On the Inferno shots were finaled in 12-bit then exported back to HDCAM SR in 10-bit through Smoke on Tezro. "Using 12-bit left room for final color correction", notes Leduc. "501 did research on color correction with Robert". Input and output on Smoke for offline conform of all different elements, and running Final Cut Pro on the side to check progress and continuity. During shooting two monitors were used. One with the full tonal range, the other adjusted for high contrast to preview the look of the final film for Rodriguez. "Three different studios created the style of each book of the film independently", says Leduc. "Normally when many houses work on a movie together they try to blend, but for SIN CITY the goal was to keep the look of each book different."

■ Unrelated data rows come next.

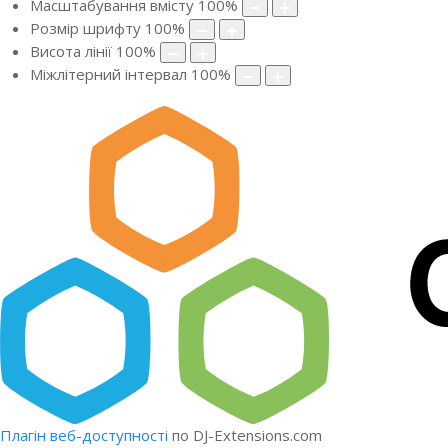
Масштабування вмісту
100
%
Розмір шрифту
100
%
Висота лінії
100
%
Міжлітерний інтервал
100
%
Плагін веб-доступності
по DJ-Extensions.com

CafeFx produced the visual effects and virtual sets for "The Big Fat Kill", one of the three books in SIN CITY. "All of the actors were shot on green screen using the new Sony SR HD Camera and VTRs", says digital effects supervisor David Ebner. "We captured the footage into our Final Cut Pro HD edit system, preserving the dynamic range of the 4:4:4 signal." The 3D and compositing work was done in floating point to preserve the full bandwidth of the image for maximum flexibility. "We colored our 600+ shots with a SIN CITY high contrast black-and-white look and also did over 200 extra deliveries with color additions for director Robert Rodriguez", says Ebner. CafeFx effects included water, rain, explosions, car crashes and digital stunts.

Guest director Quentin Tarantino worked for one day on the scene from "Big Fat Kill" in which Dwight and Jackie Boy drive through the rain with Dwight convinced that the dead Jackie Boy is talking to him. "Robert couldn't have picked a scene that better illustrated the uses of digital filmmaking", says Tarantino. "You have this rain pouring down on the car, you have a ton of water hitting the car, and you want to have every water drop illuminated, just the way it's drawn. I realized if I was shooting this on film, it would take forever to get that going, and the sounds would have been ruined. But instead of being stuck with capturing everything perfectly, it became entirely about the delivery and the performance."